───── DATA SUPPLIED ─────
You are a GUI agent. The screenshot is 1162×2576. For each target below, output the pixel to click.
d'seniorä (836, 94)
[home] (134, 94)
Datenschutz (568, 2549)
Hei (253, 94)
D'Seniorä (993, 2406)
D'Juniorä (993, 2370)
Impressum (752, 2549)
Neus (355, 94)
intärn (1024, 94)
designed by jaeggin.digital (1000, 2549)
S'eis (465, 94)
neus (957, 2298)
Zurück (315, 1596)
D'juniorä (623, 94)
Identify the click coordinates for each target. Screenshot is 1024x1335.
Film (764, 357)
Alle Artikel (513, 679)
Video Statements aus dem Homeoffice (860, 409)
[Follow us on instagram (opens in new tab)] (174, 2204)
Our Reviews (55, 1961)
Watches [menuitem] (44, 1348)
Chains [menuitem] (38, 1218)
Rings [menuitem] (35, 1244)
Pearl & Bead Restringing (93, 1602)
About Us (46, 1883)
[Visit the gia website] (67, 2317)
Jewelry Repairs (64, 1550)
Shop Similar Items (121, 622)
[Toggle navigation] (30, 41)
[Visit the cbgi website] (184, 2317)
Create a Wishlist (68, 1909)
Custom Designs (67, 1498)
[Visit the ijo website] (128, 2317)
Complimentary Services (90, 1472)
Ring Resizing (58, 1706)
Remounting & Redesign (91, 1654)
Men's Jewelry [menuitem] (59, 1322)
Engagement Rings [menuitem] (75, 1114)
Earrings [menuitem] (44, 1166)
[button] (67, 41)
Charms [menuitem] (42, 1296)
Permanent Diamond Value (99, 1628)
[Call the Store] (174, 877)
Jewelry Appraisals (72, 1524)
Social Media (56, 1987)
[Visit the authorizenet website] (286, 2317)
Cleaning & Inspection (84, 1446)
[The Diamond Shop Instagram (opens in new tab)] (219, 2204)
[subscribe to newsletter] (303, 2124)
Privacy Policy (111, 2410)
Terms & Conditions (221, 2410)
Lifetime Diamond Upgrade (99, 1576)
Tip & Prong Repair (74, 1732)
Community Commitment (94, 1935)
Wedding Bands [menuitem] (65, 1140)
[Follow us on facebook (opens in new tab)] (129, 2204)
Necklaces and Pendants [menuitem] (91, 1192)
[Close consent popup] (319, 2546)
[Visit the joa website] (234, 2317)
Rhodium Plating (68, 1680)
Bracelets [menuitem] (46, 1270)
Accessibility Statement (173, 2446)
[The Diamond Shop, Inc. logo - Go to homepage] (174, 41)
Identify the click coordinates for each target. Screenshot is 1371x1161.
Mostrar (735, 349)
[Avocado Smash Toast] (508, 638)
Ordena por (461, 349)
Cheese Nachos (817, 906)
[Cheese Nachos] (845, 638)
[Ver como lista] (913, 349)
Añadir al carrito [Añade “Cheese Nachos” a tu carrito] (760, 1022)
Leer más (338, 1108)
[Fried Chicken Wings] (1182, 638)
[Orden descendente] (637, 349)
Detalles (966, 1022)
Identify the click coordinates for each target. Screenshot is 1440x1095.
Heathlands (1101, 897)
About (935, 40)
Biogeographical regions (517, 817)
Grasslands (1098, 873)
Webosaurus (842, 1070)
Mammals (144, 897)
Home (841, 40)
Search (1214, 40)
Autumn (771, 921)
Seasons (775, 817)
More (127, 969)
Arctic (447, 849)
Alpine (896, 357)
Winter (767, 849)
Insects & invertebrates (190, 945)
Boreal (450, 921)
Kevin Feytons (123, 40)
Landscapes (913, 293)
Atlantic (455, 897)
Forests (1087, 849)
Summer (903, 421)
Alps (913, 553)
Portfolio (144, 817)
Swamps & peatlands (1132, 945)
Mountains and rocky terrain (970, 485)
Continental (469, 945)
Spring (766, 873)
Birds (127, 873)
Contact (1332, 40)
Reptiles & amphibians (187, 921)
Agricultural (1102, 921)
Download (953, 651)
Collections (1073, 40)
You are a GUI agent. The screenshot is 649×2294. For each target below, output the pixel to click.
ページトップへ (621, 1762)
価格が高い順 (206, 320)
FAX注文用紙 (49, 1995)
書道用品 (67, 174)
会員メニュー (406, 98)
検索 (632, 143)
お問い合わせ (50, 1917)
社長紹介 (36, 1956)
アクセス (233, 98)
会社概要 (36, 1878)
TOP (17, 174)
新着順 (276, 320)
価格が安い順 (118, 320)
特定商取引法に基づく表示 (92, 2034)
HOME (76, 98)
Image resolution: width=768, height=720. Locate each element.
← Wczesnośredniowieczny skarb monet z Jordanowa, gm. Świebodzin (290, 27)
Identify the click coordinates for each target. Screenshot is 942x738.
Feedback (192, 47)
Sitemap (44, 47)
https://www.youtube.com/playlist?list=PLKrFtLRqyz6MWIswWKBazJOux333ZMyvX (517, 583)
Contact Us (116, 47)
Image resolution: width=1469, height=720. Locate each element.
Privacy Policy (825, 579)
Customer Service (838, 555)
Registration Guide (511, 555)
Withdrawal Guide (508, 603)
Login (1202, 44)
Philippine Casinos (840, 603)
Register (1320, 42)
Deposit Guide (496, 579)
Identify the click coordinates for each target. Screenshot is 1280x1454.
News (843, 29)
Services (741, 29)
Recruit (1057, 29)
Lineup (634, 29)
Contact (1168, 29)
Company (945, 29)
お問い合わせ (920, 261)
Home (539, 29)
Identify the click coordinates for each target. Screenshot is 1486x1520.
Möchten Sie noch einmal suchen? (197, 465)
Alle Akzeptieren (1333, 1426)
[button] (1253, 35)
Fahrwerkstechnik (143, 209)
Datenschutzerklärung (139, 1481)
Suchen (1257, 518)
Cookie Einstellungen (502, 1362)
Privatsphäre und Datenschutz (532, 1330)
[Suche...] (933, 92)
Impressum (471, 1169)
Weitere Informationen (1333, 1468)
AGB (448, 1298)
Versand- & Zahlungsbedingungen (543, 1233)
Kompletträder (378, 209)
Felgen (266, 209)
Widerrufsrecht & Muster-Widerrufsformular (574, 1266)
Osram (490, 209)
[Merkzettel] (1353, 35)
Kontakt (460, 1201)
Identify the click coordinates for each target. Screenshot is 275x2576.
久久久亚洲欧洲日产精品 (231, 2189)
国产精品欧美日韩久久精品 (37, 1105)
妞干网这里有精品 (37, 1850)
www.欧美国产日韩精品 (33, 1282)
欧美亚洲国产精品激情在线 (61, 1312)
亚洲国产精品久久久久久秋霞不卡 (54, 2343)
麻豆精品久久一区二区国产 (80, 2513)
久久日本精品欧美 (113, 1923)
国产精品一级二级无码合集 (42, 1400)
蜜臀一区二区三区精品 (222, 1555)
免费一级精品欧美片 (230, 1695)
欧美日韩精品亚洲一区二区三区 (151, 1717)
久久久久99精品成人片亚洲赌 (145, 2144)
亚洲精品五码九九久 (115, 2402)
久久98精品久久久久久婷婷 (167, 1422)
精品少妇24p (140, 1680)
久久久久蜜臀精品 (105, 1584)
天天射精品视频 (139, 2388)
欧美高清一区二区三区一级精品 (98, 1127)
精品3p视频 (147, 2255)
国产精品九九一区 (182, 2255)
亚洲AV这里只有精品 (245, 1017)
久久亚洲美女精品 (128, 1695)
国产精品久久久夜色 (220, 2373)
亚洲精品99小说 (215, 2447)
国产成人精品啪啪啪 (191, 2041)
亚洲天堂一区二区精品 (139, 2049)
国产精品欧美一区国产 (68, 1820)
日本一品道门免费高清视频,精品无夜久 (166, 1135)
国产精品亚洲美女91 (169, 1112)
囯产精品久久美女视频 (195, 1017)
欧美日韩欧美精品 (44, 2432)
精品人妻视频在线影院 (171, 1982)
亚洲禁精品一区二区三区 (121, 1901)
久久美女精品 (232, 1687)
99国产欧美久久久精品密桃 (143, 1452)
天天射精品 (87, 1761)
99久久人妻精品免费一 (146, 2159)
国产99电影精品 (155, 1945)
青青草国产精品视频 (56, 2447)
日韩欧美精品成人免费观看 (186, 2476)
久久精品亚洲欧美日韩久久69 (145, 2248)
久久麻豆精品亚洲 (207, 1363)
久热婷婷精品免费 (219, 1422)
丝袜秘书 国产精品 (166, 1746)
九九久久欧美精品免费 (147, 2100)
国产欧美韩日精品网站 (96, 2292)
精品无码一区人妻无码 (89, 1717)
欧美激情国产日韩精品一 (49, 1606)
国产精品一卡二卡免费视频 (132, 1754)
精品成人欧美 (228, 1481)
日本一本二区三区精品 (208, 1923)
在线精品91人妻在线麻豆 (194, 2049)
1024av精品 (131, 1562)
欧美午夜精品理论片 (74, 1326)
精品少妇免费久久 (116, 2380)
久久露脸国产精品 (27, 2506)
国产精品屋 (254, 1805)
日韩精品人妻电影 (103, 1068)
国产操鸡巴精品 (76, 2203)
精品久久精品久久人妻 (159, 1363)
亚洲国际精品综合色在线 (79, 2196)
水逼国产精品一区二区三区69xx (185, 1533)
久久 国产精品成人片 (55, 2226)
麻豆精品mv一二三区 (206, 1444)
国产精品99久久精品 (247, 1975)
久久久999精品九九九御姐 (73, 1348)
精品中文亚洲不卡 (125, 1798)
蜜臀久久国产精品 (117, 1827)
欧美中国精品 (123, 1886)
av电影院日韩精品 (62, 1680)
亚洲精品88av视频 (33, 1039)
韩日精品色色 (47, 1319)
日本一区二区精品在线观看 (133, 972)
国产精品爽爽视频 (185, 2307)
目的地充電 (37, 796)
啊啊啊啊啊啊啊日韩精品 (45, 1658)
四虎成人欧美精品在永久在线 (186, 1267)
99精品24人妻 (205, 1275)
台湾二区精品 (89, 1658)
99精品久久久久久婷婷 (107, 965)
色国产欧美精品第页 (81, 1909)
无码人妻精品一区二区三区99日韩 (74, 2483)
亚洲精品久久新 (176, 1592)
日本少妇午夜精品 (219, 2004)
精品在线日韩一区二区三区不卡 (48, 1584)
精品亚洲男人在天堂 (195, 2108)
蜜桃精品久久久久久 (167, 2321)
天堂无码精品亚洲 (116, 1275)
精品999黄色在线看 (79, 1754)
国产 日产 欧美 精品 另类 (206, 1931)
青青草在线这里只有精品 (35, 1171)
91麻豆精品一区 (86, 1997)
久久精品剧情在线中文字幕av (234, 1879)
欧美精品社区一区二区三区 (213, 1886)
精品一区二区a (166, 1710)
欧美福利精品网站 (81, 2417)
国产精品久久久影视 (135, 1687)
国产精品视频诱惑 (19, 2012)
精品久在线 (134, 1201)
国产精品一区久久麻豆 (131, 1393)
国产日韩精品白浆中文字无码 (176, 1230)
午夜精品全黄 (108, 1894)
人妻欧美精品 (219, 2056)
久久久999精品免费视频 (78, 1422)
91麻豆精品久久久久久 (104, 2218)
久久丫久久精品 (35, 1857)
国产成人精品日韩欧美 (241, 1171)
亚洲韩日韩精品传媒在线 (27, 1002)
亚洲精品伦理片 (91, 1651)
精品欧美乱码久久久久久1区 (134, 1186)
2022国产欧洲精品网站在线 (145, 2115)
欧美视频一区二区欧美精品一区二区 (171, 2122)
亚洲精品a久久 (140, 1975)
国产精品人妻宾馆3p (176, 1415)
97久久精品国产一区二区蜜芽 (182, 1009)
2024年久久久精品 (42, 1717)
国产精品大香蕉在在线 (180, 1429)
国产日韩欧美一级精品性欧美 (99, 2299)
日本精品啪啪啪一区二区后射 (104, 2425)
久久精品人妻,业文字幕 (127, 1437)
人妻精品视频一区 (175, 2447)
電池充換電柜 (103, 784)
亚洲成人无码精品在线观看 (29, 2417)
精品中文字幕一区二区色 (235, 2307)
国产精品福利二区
─────
(WHAT IS NEEDED)
Take the records above and return, word for word, only the lines that fall from the line with "新着順 (276, 320)" to the line with "Sitemap (44, 47)", both of them included.

(ANSWER)
新着順 (276, 320)
価格が安い順 (118, 320)
特定商取引法に基づく表示 (92, 2034)
HOME (76, 98)
Image resolution: width=768, height=720. Locate each element.
← Wczesnośredniowieczny skarb monet z Jordanowa, gm. Świebodzin (290, 27)
Identify the click coordinates for each target. Screenshot is 942x738.
Feedback (192, 47)
Sitemap (44, 47)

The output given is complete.